Nobel Prize – Mr WB Yeats leaves for Stockholm

The Irish Times, Thursday, December 6th, 1923

Harwich, Wednesday – Mr WB Yeats, the Irish poet, left Harwich tonight for Stockholm, where he is to receive the Nobel Prize. A number of academic and social gatherings have been arranged in his honour.

Senator Yeats in Stockholm – Receives Nobel Prize

Weekly Irish Times, Saturday, December 15th, 1923

The award of the Nobel Prizes at Stockholm on Monday, on the anniversary of the death of the donor, was the occasion of the customary public ceremony, at which the king and several members of the royal family were present.

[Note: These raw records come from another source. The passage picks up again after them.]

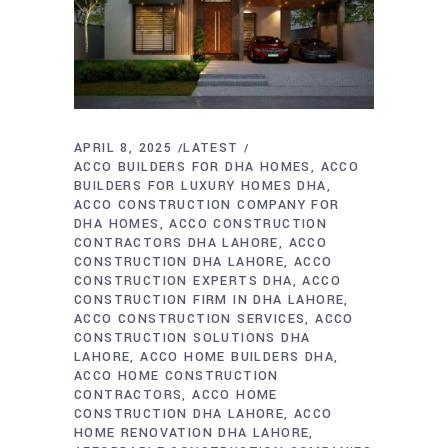
APRIL 8, 2025
LATEST
ACCO BUILDERS FOR DHA HOMES
ACCO
BUILDERS FOR LUXURY HOMES DHA
ACCO CONSTRUCTION COMPANY FOR
DHA HOMES
ACCO CONSTRUCTION
CONTRACTORS DHA LAHORE
ACCO
CONSTRUCTION DHA LAHORE
ACCO
CONSTRUCTION EXPERTS DHA
ACCO
CONSTRUCTION FIRM IN DHA LAHORE
ACCO CONSTRUCTION SERVICES
ACCO
CONSTRUCTION SOLUTIONS DHA
LAHORE
ACCO HOME BUILDERS DHA
ACCO HOME CONSTRUCTION
CONTRACTORS
ACCO HOME
CONSTRUCTION DHA LAHORE
ACCO
HOME RENOVATION DHA LAHORE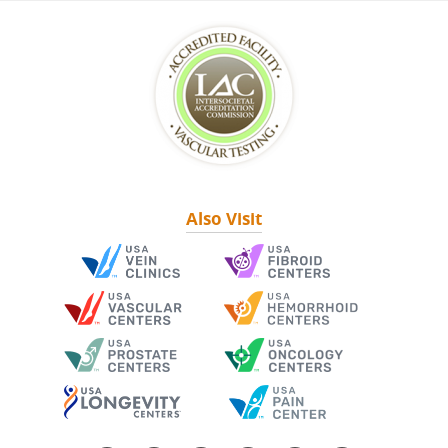
Also Visit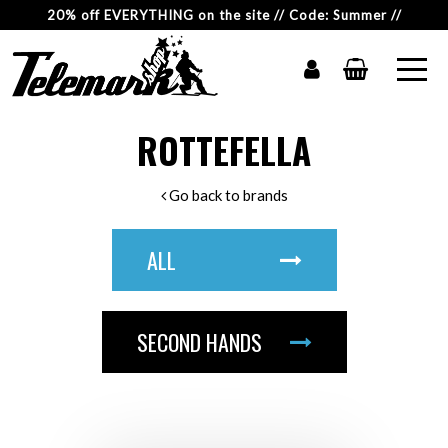
20% off EVERYTHING on the site // Code: Summer //
ROTTEFELLA
Go back to brands
ALL
SECOND HANDS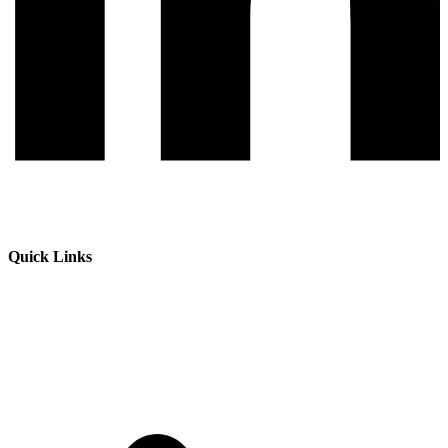
Quick Links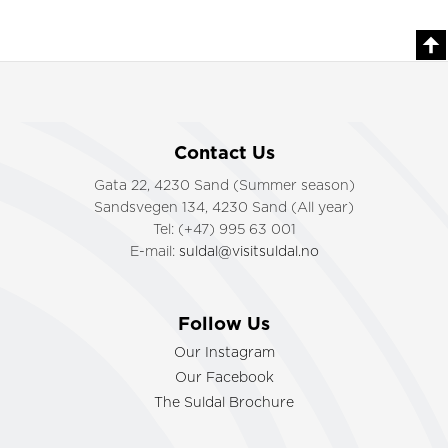
Contact Us
Gata 22, 4230 Sand (Summer season)
Sandsvegen 134, 4230 Sand (All year)
Tel: (+47) 995 63 001
E-mail:
suldal@visitsuldal.no
Follow Us
Our Instagram
Our Facebook
The Suldal Brochure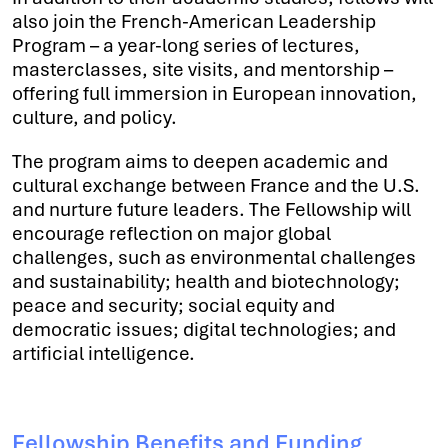
also join the French-American Leadership
Program – a year-long series of lectures,
masterclasses, site visits, and mentorship –
offering full immersion in European innovation,
culture, and policy.
The program aims to deepen academic and
cultural exchange between France and the U.S.
and nurture future leaders. The Fellowship will
encourage reflection on major global
challenges, such as environmental challenges
and sustainability; health and biotechnology;
peace and security; social equity and
democratic issues; digital technologies; and
artificial intelligence.
Fellowship Benefits and Funding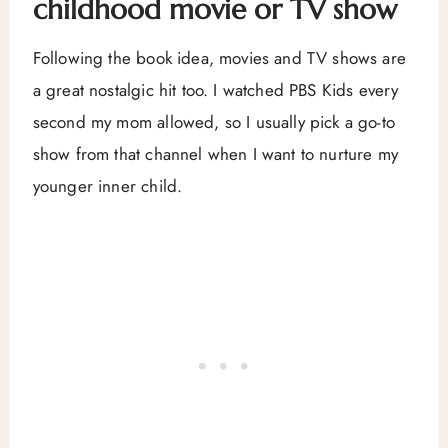
childhood movie or TV show
Following the book idea, movies and TV shows are
a great nostalgic hit too. I watched PBS Kids every
second my mom allowed, so I usually pick a go-to
show from that channel when I want to nurture my
younger inner child.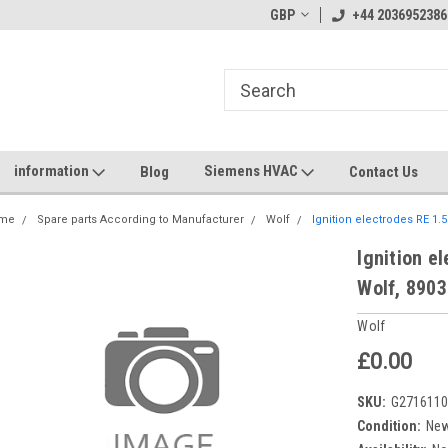
GBP
+44 2036952386
information
Siemens HVAC
Blog
Contact Us
me
Spare parts According to Manufacturer
Wolf
Ignition electrodes RE 1.
Ignition e
Wolf, 890
Wolf
£0.00
SKU:
G271611
Condition:
Ne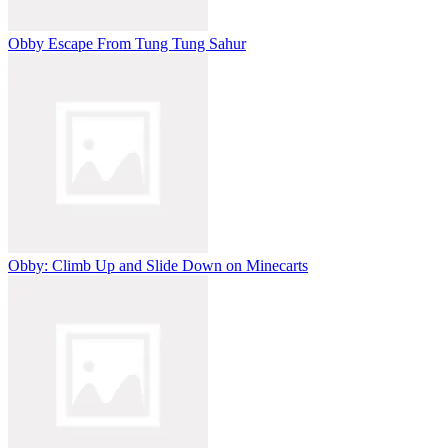
Obby Escape From Tung Tung Sahur
Obby: Climb Up and Slide Down on Minecarts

As the 1922-23 prizes for medicine were both awarded on this occasion, and were both divided into two shares, the total number of recipients this year is seven, instead of four, and of these four were present today – namely Dr Pregl, of Graz (Chemistry); Dr Hill, of London, and Dr Meyerhof, of Kiel (Medicine, 1922); and Mr WB Yeats (Literature).

The other recipients are Dr Millikan, of Washington (Physics); Dr Banting and Dr Macleod, of Canada (Medicine, 1923).

After the prizes had been presented by the king a banquet was held, under the presidency of Prince Wilhelm.